At every station old men, women, and children assembled, clapping hands and waving handkerchiefs to cheer the passengers on to Richmond. On crossing the Virginia line, the feeling seemed to culminate. The windows and doors of every farm-house and hamlet were occupied, and from them came hearty salutations that cheered us on to Richmond. The spirit electrified the air, and the laborers of the fields, white and black, stopped their ploughs to lift their hats and wave us on to speedy travel. At stations where meals were served, the proprietors, in response to offers to settle, said, " Meals for those going on to join Jeff Davis are paid."

On the 29th of June, 1861, I reported at the War Department at Richmond, and asked to be assigned for service in the pay department, in which I had recently served (for when I left the line service, under appointment as paymaster, I had given up all aspirations of military honor, and thought to settle down into more peaceful pursuits). On the 1st of July I received notice of my appointment as brigadier-general, with orders to report at Manassas Junction, to General Beauregard.

I reported on the 2d, and was assigned to command of the First, Eleventh, and Seventeenth Regiments of Virginia Volunteers, to be organized as a brigade. The regiments were commanded respectively by Colonels— Moore, Samuel Garland, and M. D. Corse, all active, energetic, and intelligent officers, anxious to acquire skill in the new service in which they found themselves.
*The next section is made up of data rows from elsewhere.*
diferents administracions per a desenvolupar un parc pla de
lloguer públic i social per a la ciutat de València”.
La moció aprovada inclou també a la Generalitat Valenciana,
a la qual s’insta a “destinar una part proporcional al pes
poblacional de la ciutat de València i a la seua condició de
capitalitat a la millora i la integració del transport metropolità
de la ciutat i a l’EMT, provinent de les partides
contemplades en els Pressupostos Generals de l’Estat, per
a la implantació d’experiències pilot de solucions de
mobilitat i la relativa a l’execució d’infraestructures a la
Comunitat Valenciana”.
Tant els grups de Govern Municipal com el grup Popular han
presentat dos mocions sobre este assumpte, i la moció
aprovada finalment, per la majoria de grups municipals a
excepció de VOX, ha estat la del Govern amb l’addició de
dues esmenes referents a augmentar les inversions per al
Lieutenant Frank Armstead was assigned to duty at brigade head-quarters, as acting assistant adjutant-general, and Lieutenant Peyton T. Manning as aide-de-camp. Dr. J. S. D. Cullen, surgeon of the First Virginia Regiment, became medical director. The regiments were stationed at Manassas Junction.
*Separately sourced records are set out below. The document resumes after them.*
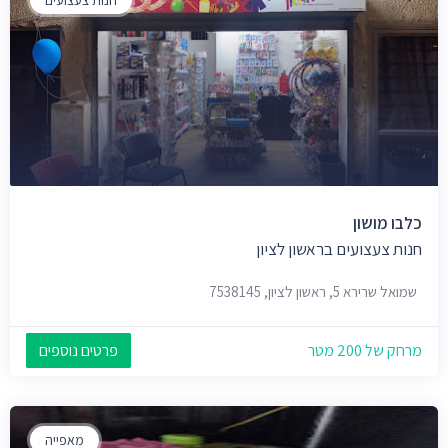
כלבו מושון
חנות צעצועים בראשון לציון
שמואל שרירא 5, ראשון לציון, 7538145
מרחק של 200 מטר
פרטים נוספים
מאפייה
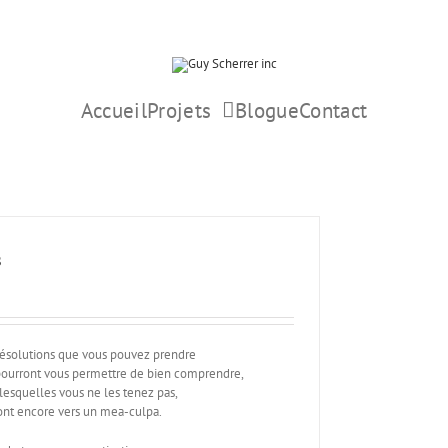
Accueil
Projets
Blogue
Contact
s
résolutions que vous pouvez prendre
 pourront vous permettre de bien comprendre,
 lesquelles vous ne les tenez pas,
nt encore vers un mea-culpa.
On the 6th they were marched out, formed as a brigade, and put through the first lessons in evolutions of the line, and from that day to McDowell's advance had other opportunities to learn more of the drill and of each other. General Beauregard had previously settled upon the stream of Bull Run as his defensive-aggressive line, and assigned his forces accordingly. A brigade under Brigadier-General R. S. Ewell was posted at Union Mills Ford, on the right of the Confederate lines; one under Brigadier-General D. R. Jones at McLean's Ford; Brigadier-General Bonham's brigade was placed on outpost duty at Fairfax Court-House with orders to retire, at the enemy's approach, to Mitchell's Ford, and Brigadier General P. St. George Cocke was to hold the fords between Mitchell's and the Stone Bridge, the latter point to be defended by a regiment and a battalion of infantry, and a battery, under Brigadier-General N. G. Evans.
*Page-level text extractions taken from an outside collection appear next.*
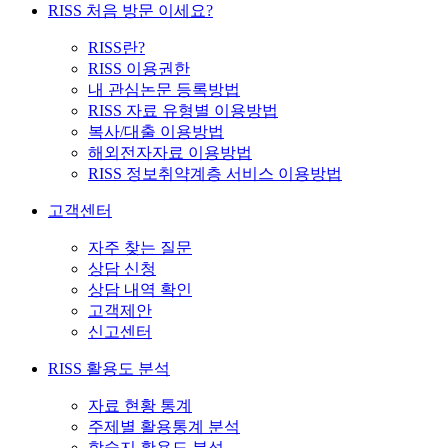
RISS 처음 방문 이세요?
RISS란?
RISS 이용권한
내 관심논문 등록방법
RISS 자료 유형별 이용방법
복사/대출 이용방법
해외전자자료 이용방법
RISS 정보취약계층 서비스 이용방법
고객센터
자주 찾는 질문
상담 신청
상담 내역 확인
고객제안
신고센터
RISS 활용도 분석
자료 현황 통계
주제별 활용통계 분석
학술지 활용도 분석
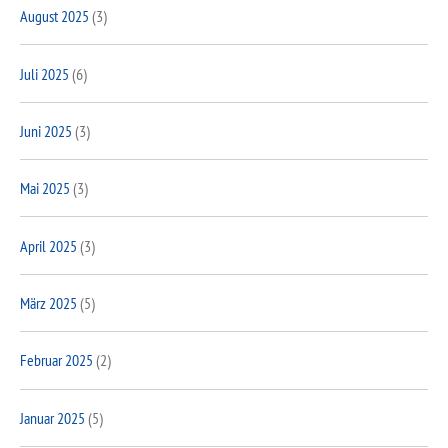
August 2025
(3)
Juli 2025
(6)
Juni 2025
(3)
Mai 2025
(3)
April 2025
(3)
März 2025
(5)
Februar 2025
(2)
Januar 2025
(5)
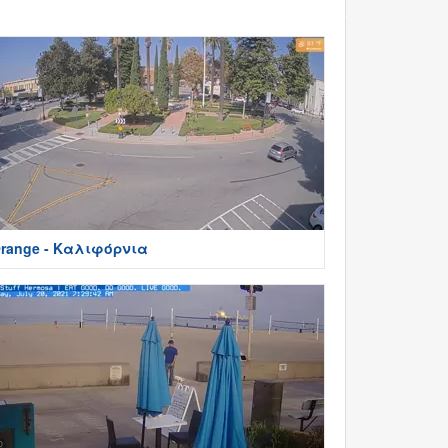
range - Καλιφόρνια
Between Mitchell's and McLean's Fords, and about half a mile from each, is Blackburn's Ford. The guard at that point was assigned to my command,—the Fourth Brigade,—which was ordered to be ready, at a moment's warning, to march to position, and prepare for battle. In the mean time I was to study the ground and familiarize myself with the surroundings and avenues of approach and retreat. Bull Run rises from the foot-hills of the Blue Ridge and flows southeast through deeps and shallows into the Potomac, about forty miles south of Alexandria. The swell of the tide-waters up to Union Mills gives it the depth and volume of water of a river. Blackburn's Ford is in a great bend of the river, the north bank holding the concave of the turn. On the convex side was a strip of alluvial soil about seventy feet wide, covered by large forest-trees and some tangled undergrowth. Outside and extending some three hundred yards from the edge of the woodland was an arable field upon a pretty ascending plain, beyond which was a second growth of pine and oak. On the north bank stood bluff of fifteen feet, overhanging the south side and ascending towards the heights of Centreville. Below Blackburn's Ford the bluff extended, in more or less ragged features, far down to the southeast. Just above my position the bluff graded down in even decline to Mitchell's Ford, the position assigned for Bonham's brigade, the latter being on the concave of the river, six hundred yards retired from my left and at the crossing of the direct road between Centreville and Manassas Junction. At the Junction well-constructed battery epaulements were prepared for defence.